Genocide Watch, an organisation concerned with the prevention and punishment of mass murder, has accused Zimbabwean President Robert Mugabe and several of his top Military officials of genocide.
The Washington DC-based group has classified the 1980s massacre of over 20 000 civilians in Matabeleland, which was perpetuated under the auspices of the notorious leader, as such.
The Gukurahundi massacres, as they have come to be known, resulted in the death of thousands of innocent Zimbabweans at the hands of the North Korean-trained 5th Brigade, a military unit directly subordinated to then Prime Minister Mugabe.
Genocide Watch President Gregory Stanton has called for the creation of a special Tribunal, composed of UN and Zimbabwean officials, to try Mugabe and his Generals on charges of genocide and crimes against humanity.
“We call upon the United Nations High Commissioner for Human Rights to conduct a full investigation of the Gukurahundi, with the aim of establishing a mixed UN-Zimbabwean Tribunal to put Mugabe and his co-perpetrators on trial for their crimes,” Stanton told The Zimbabwean.

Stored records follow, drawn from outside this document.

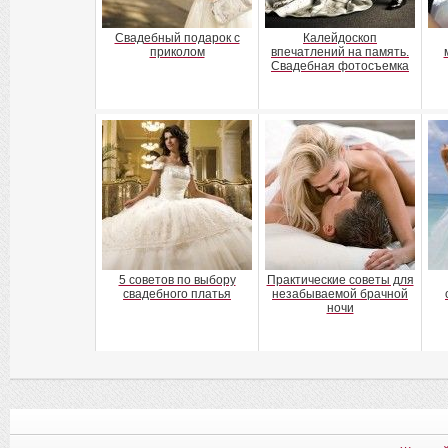
Свадебный подарок с
Калейдоскоп
приколом
впечатлений на память.
Свадебная фотосъемка
5 советов по выбору
Практические советы для
свадебного платья
незабываемой брачной
ночи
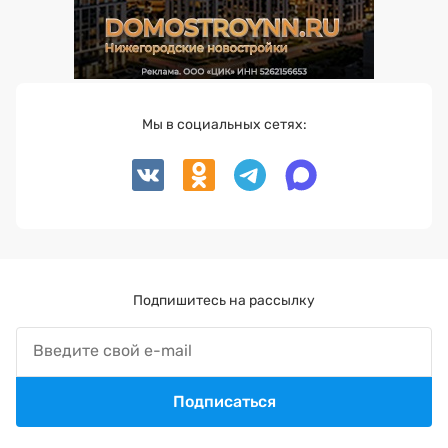
Мы в социальных сетях:
Подпишитесь на рассылку
Подписаться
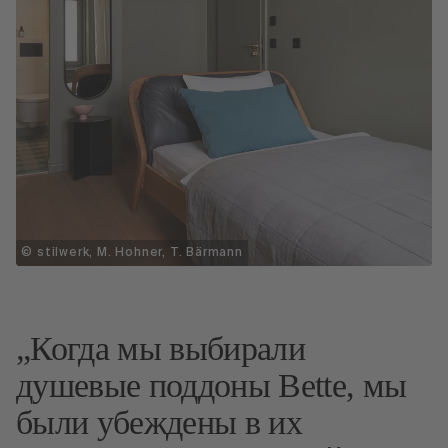
© stilwerk, M. Hohner, T. Bärmann
Когда мы выбирали
душевые поддоны Bette, мы
были убеждены в их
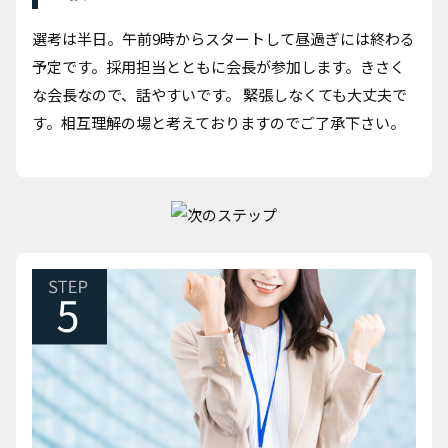
選考は半日。午前9時からスタートして昼過ぎには終わる
予定です。採用担当とともに会長が参加します。きさく
な会長なので、話やすいです。 緊張しなくても大丈夫で
す。相互理解の場と考えておりますのでご了承下さい。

Stanton argues that the crimes qualify as genocide as they were conducted by the exclusively Shona 5th Brigade and targeted the ethnic Ndebele people. However, the massacres occurred before the establishment of the International Criminal Court and thus the tribunal lacks jurisdiction. However, the UN Security Council can still refer the matter to the ICC.
Stanton pointed out that council had previously referred the Darfur situation to the ICC, with the result that Sudanese President Omar al-Bashir was indicted for genocide.
He went on to insist that the time for justice has not passed, despite the fact that the Zimbabwean government seemingly think that the statute of limitations has expired.
“They think they have gotten away with mass murder. It is time to end such impunity in Zimbabwe,” Stanton said.
In the early 1980s, in his role as Prime Minister of Zimbabwe, Mugabe ordered the Fifth Brigade to suppress resistance in the volatile Matabeleland regions.
Acting on his orders, the Brigade shot, burned and beat an estimated 20 000 civilians to death, including women and children. Thousands more disappeared or were displaced by the violence.
Zimbabwe’s current government includes ministers and top army officials implicated in the atrocities. They are suspected of clinging to power in order to avoid prosecution.
Genocide Watch has named Defence Minister Sydney Sekeramayi, Zimbabwe Defence Forces commander Constantine Chiwenga and Air Force commander Perence Shiri as being amongst the offenders.
Mugabe has described the killings as an “act of madness”, while at the same time denying culpability and refusing to formally apologise. In the hope of preserving a delicate Unity Accord that he cosigned with the late Joshua Nkomo in 1987, the ailing leader has apparently chosen to sweep the massacres under the carpet.